A Theoretical Quandary - Printing Out Paper
Hello good people,
I have a theoretical question that is perplexing us at George Eastman House, regarding the contrast effect obtained with printing out paper. In this case, collodio chloride POP.
Here is the mystery: By slowing down the printing time, higher contrast is achieved.
A low contrast negative is printed in open shade or under diffusion, whereas a high contrast negative is printed under direct sunlight (historically). However, the diffusion aspect is not the culprit (and besides, wouldn't this tend towards lower contrast anyways?), because the same effect is obtained with a yellowed glass. The key here is slower printing, with light of less intensity.
This has been known for a long time, and is considered a standard control in the process. The reason for WHY however, has alluded us.
Some things to know about POP paper. It is pure silver chloride with an excess of silver. As the image prints, it is "self-masking" (that is, metallic silver is formed and thus blocks light from penetrating further).
Now why on Earth is this the case? If the negative has a fixed set of densities from high to low; why would only printing time, or rather the intensity of light, affect the outcome. Could this be due to some kind of reciprocity phenomenon?
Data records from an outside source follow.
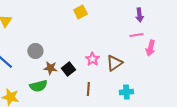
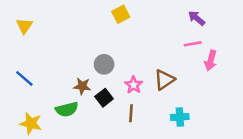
purple arrow: (139, 15) -> (197, 18), turned 136
gray circle: (35, 51) -> (104, 64), moved
pink star: (92, 59) -> (134, 85), moved
black square: (68, 69) -> (104, 98), moved

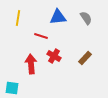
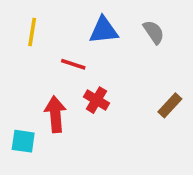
brown rectangle: (85, 58) -> (170, 105), moved
cyan square: (12, 88) -> (23, 141), moved

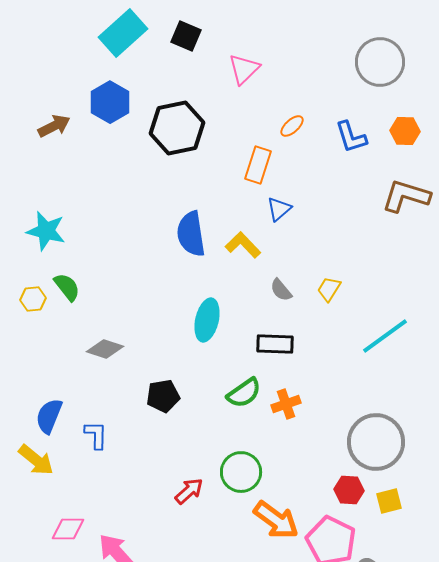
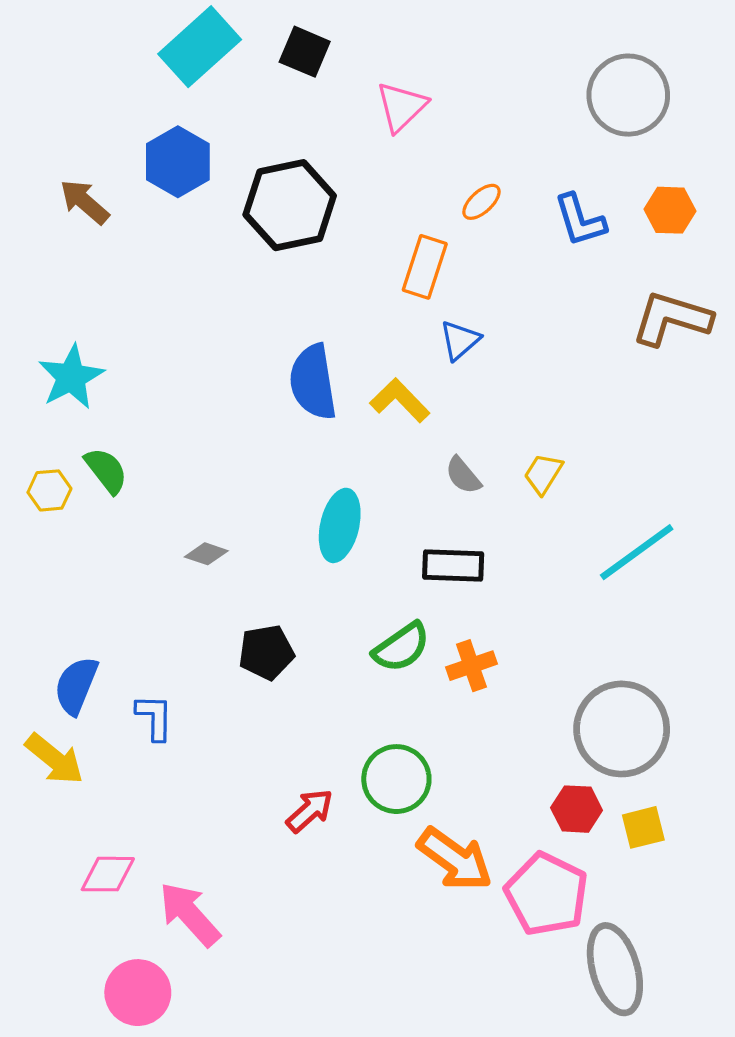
brown arrow: (54, 126) -> (84, 202), turned -112
cyan star: (46, 231) -> (71, 377), turned 30
gray diamond: (105, 349) -> (206, 554), moved, size x0.7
Could this be due to particle size, and in some way affected by the self masking quality of POP?
I'm interested to hear your ideas, and intelligent thoughts on the matter.
If you are the big tree, we are the small axe
This is the same with Albumen prints as well. You use tissue to reduce exposure and increase the contrast (I went on a course along with another APUG member this summer, the tutor is one of Mark Osterman's former wet plate students - small world)
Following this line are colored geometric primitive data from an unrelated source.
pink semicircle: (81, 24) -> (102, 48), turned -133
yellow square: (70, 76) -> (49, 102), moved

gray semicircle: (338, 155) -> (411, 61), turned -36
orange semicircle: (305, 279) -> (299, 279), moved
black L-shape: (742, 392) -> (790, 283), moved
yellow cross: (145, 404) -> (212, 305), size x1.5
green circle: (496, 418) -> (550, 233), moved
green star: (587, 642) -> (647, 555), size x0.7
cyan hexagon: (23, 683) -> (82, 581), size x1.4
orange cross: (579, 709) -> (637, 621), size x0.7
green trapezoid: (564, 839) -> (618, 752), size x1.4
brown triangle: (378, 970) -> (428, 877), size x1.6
It must have something to do with the self masking effects of the emulsion during exposue and the threshold inertia needed, so the fast that mask builds up the lower the contrast. So yes akin to reciprocity.
It happens with colour papers, the owner of my local Pro lab was an ex Durst technician and once told me that on the old roll head printers the lenses were set to give identical exposures regardless of print size (enlargement is done by using different focal lenght lenses rather than distance), this prevent contrast shifts and also colour shifts due to reciprocity.
Is it the Callier effect operating in reverse? In direct sun a high-contrast neg will block the shadows quickly reaching their dMax. But In open shade, the Callier scattering, will allow some scattered light to slip in under the metallic printed silver to make them denser.
But I don't know how the yellowed glass would play with that...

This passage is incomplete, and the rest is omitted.